I disagree; see below.

> While I'm sure they can be useful, I rarely find them to be so.  I've
> certainly had a few positive experiences, but also seen a lot of noise
> that doesn't really help me with the particular behaviour that I'm
> trying the analyse.  system-tap can be incredibly useful as it is
> targeted.  Fixed trace points are (for me) only occasionally useful.

Some of Oracle's customers, for example, refuse to use out-of-band
debugging facilities like BPF or systemtap because that requires
bespoke case-specific code to be written. They feel that enabling
any lightly-tested code at a kernel privilege level on heavily-used
production systems introduces an unacceptable risk of crashing such
systems. (I'm told by Red Hat support engineers that they have
heard the same concerns).

dprintk impacts thread timing and has a heavy performance penalty.
It can also run the root file system out of space, thus it's not
something that can be left enabled for long periods of time. It
has no mechanisms for data reduction during capture. So it's
simply not a viable player in most live debugging scenarios.

If you prefer systemtap or BPF, you are still free to use those
instead! However, built-in tracing is the only choice for the
above cases, and it has to be part of the source code.

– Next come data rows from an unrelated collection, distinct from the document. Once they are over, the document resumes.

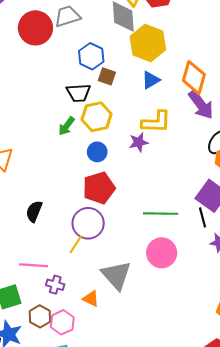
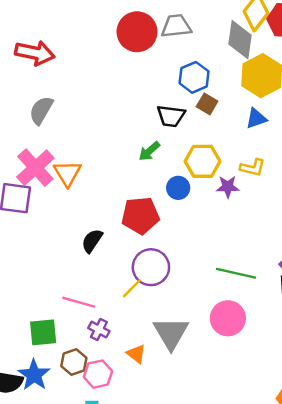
yellow hexagon: (97, 117) -> (203, 161), moved
yellow L-shape: (156, 122) -> (253, 168), size x0.7
red pentagon: (99, 188) -> (140, 215), moved

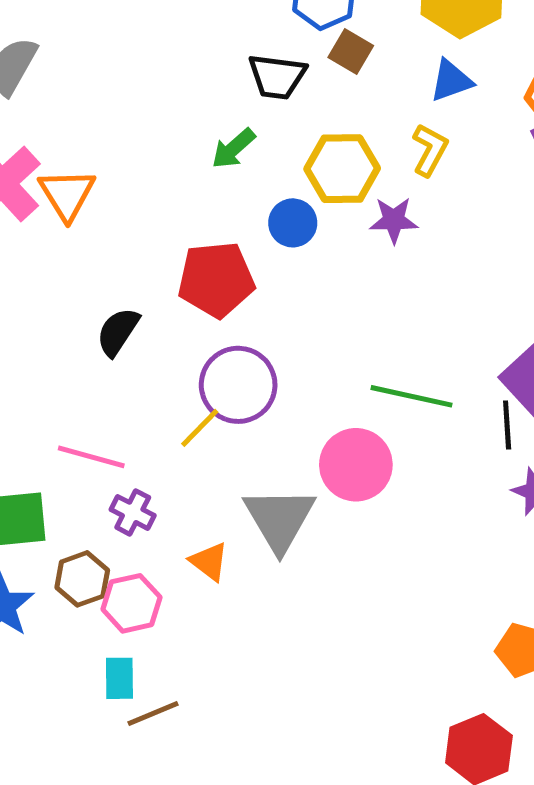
yellow L-shape: (253, 168) -> (430, 150), moved, turned -75
pink circle: (228, 318) -> (356, 465), moved

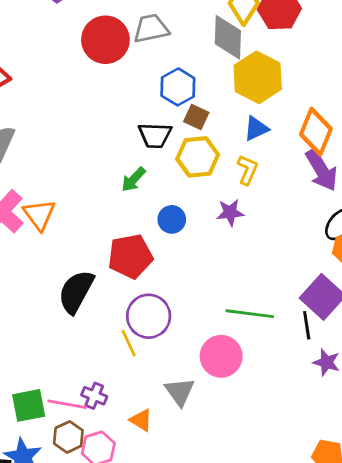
yellow hexagon: (342, 169) -> (198, 157), moved
black semicircle: (118, 332) -> (76, 292), size x1.5
yellow line: (200, 428) -> (129, 343), turned -64
pink line: (91, 457) -> (67, 404), moved
gray triangle: (279, 519) -> (180, 392), size x0.7

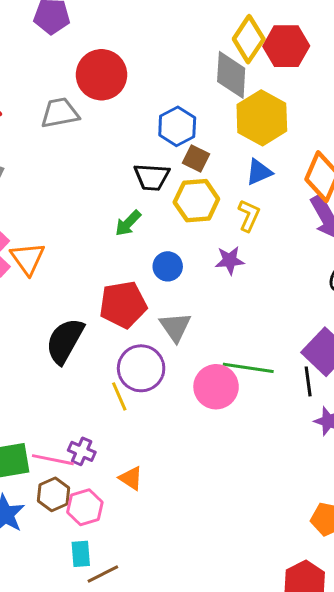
gray trapezoid: (151, 28) -> (60, 113), moved
pink circle: (221, 356) -> (216, 387), moved
gray triangle: (180, 392) -> (175, 327), moved

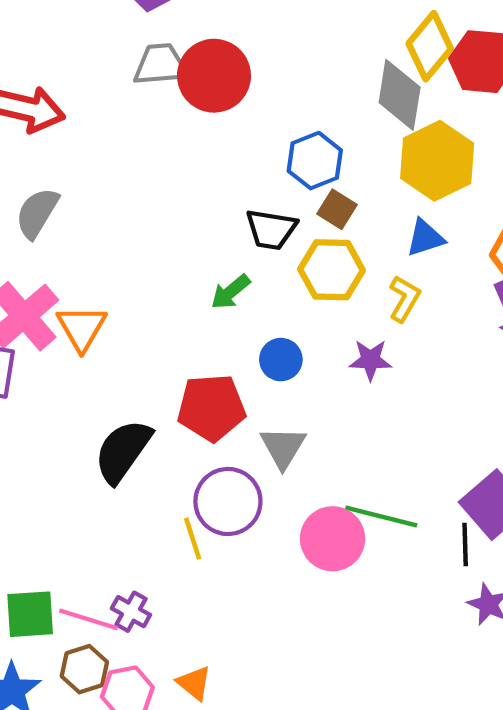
gray trapezoid: (60, 113) -> (161, 65), moved
orange triangle: (131, 478) -> (194, 683), moved

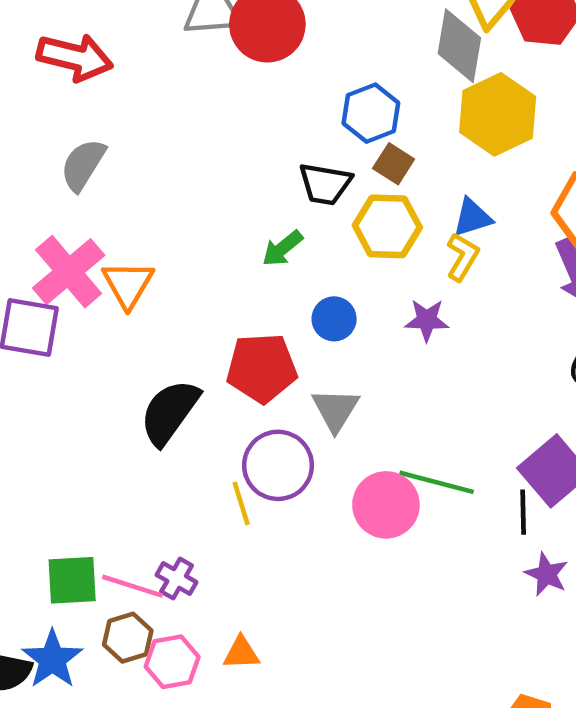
blue triangle: (425, 238) -> (472, 217), moved
orange triangle: (194, 683) -> (241, 653), turned -42

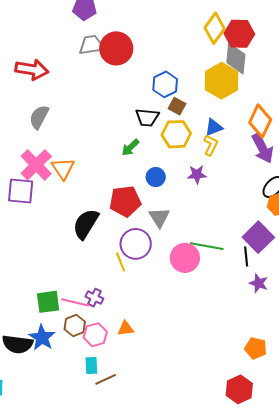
gray diamond: (459, 46) -> (236, 59), moved

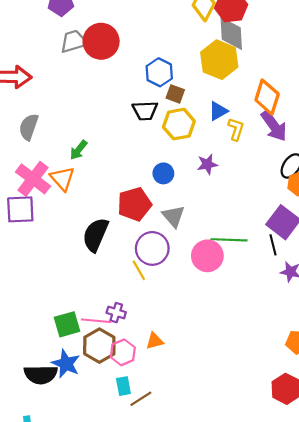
yellow L-shape: (211, 145) -> (236, 129), moved
green arrow: (130, 147) -> (79, 150), moved
brown hexagon: (75, 325) -> (99, 346), size x1.4

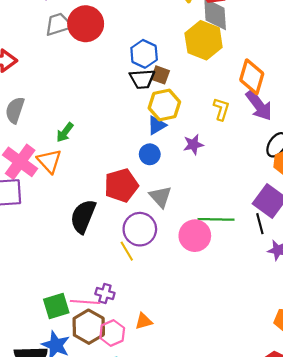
black trapezoid: (145, 111) -> (142, 79), moved
blue triangle: (218, 111) -> (157, 125), moved

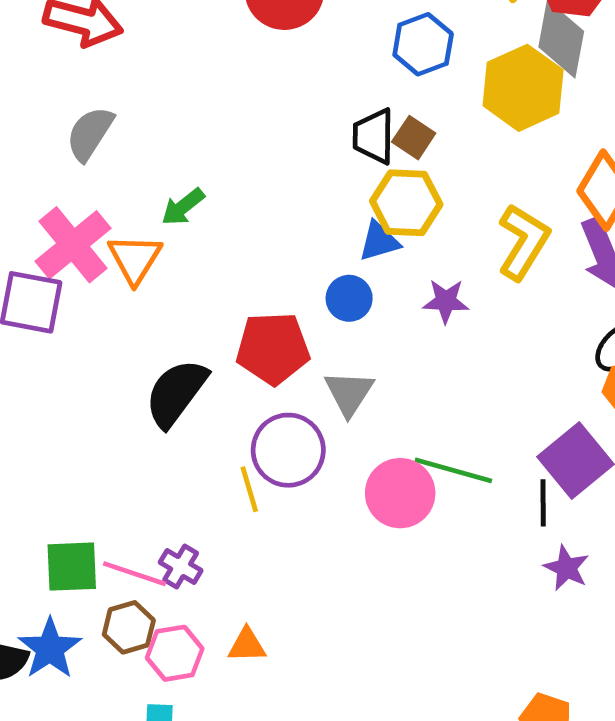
blue hexagon: (144, 54) -> (423, 44), moved
black trapezoid: (142, 79) -> (374, 136), turned 80
yellow L-shape: (221, 109) -> (523, 242), size x1.5
brown hexagon: (89, 327) -> (129, 627), size x0.7

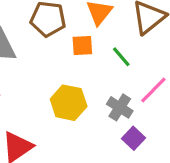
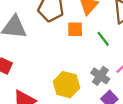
yellow hexagon: (69, 103) -> (67, 85), moved

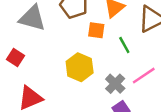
yellow hexagon: (67, 85) -> (80, 67), moved

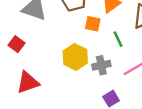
gray cross: (115, 84) -> (101, 65), moved, turned 30

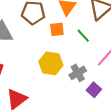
gray cross: (101, 65) -> (78, 73), moved

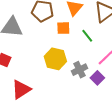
purple square: (94, 90) -> (97, 78), moved

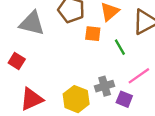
yellow hexagon: (55, 59) -> (76, 99), moved
purple square: (97, 78) -> (124, 99), turned -32

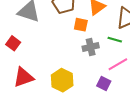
green line: (120, 47) -> (115, 40), moved, turned -48
gray cross: (105, 86) -> (91, 47), moved

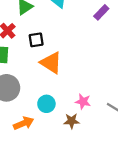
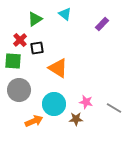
black square: (36, 40) -> (37, 48), moved
cyan circle: (46, 104) -> (54, 104), size x1.5

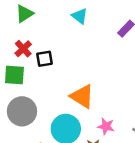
green triangle: (35, 19) -> (24, 14), moved
orange triangle: (58, 68) -> (82, 96), moved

> I think it would be good to know if localio is active - maybe something
> in /proc/self/mountinfo could provide that.
> I think it might be useful to know what server-uuid each server and each
> mount was using.  The client could again have it in
> /proc/self/mountinfo.  The server ...  maybe in /proc/fs/nfsd/, maybe
> available over netlink...

Netlink is where we are adding such things these days.

> just fyi, the most valuable part of the dprintk debugging in my
> experience is the rpc_show_tasks() call when rpc debugging is turned on
> or off.  This view into the current status can be very useful.

NFSD now has a similar facility via netlink.

Note also that the client's "show tasks" mechanism can also be
accessed via /sys.

--
Chuck Lever